The people of Guinea for the most part live so poor and needy as they daily sell their own children for very vile price to the Moors, who carry them into Barbary, and to the Portugals, who send them to their islands, or sell them to the Castilians for the New World. The people of Peru do the like, who for little more than nothing give their children to them will have them, which proceedeth of misery, and of the impotency they have to bring them up and to maintain them. The Tartars and the Arabians live upon stealth and rapine; the Nasamoni and the Cafri, the most savage and barbarous people of all Ethiopia, live upon the spoils of others' shipwrecks, as the Portugals have many times felt.

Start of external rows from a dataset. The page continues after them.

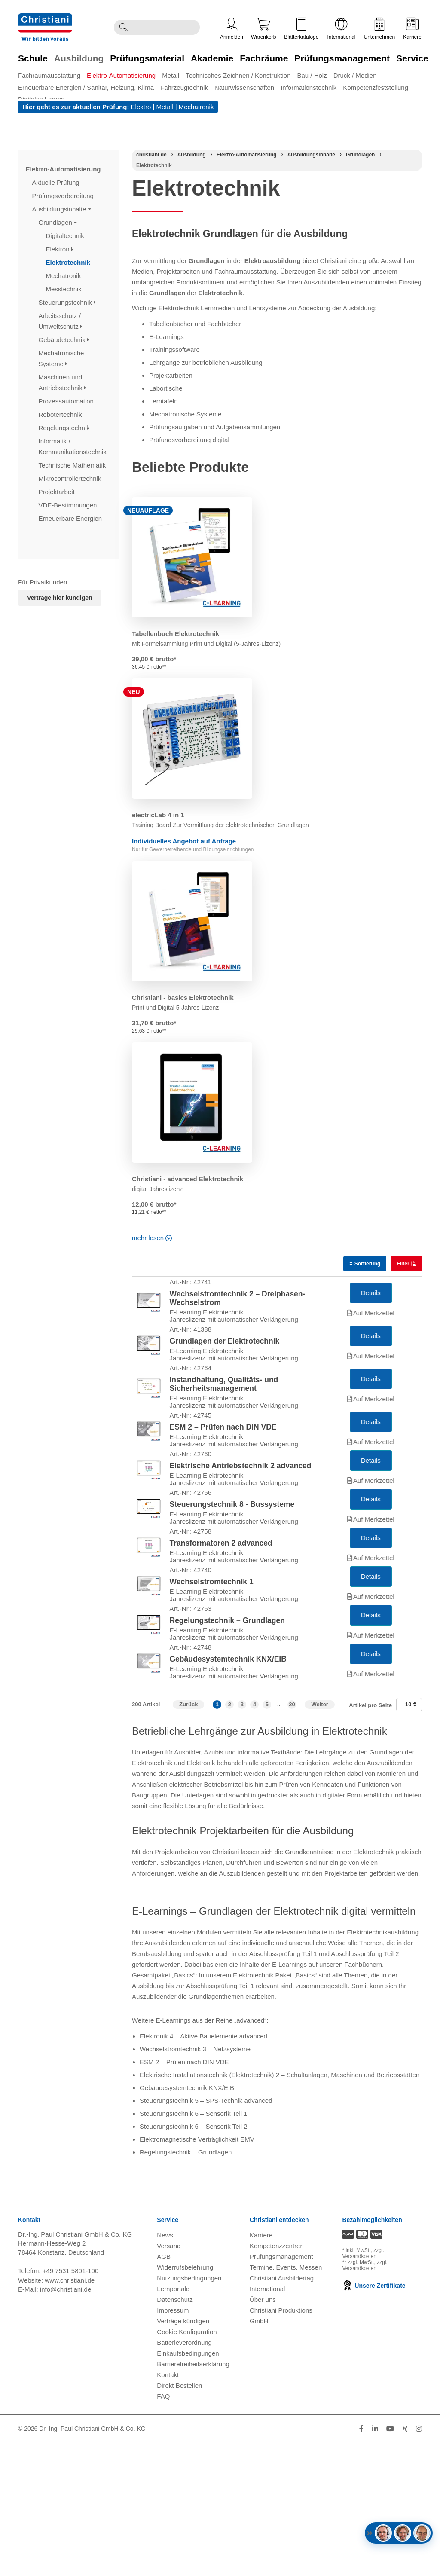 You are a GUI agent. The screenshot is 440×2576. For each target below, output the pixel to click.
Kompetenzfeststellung (375, 87)
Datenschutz (174, 2432)
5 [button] (267, 1837)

It is also a thing known to all men how oft the French, the Dutch, the Goths, the Huns, the Avari, the Tartars and divers other nations, unable through their infinite multitude of people to live in their own countries, have left their confines and possessed themselves with other men's countries, to the utter ruin and destruction of the inhabitants therein. Hence it came to pass that within few ages all the provinces of Europe and of Asia became possessed, in a manner, of strange people, fled and run out of their counties and habitations either for the mighty multitude of people their country could not sustain, or for desire they had to lead a more commodious and easy life elsewhere, in greater plenty of good things.
The multitude again of thieves and murderers, whence doth it, I pray you, for the most part grow, but of necessity and want?
Differences, suits and quarrels, whence do they proceed but out of the straitness and the scantness of confines, boundaries, ditches, hedges and enclosures which men make about their farms and manors? Watchmen of the vineyards and of ripe fruits, gates, locks, bolts and mastiffs kept about the house, what do they argue else but that the world is hard and either ministreth not sufficient to our necessities or satisfieth not our greedy covetous desires? And what shall I remember arms of so many kinds and of so cruel sorts, what shall I speak of continual wars both on sea and land, that bringeth all things unto utter ruin, what of forts on passages, what of garrisons, bulwarks and munition?
Neither doth this lake of mischiefs contain all, for I must add to these the barrenness of soils, the scarcity and dearths of victual, the evil influence of the air, the contagious and dangerous diseases, the plagues, the earthquakes, the inundations both of seas and rivers, and such other accidents which destroy and overthrow now a city, now a kingdom, now a people, now some other thing, and are the let and stay that the number of men cannot increase and grow immoderately.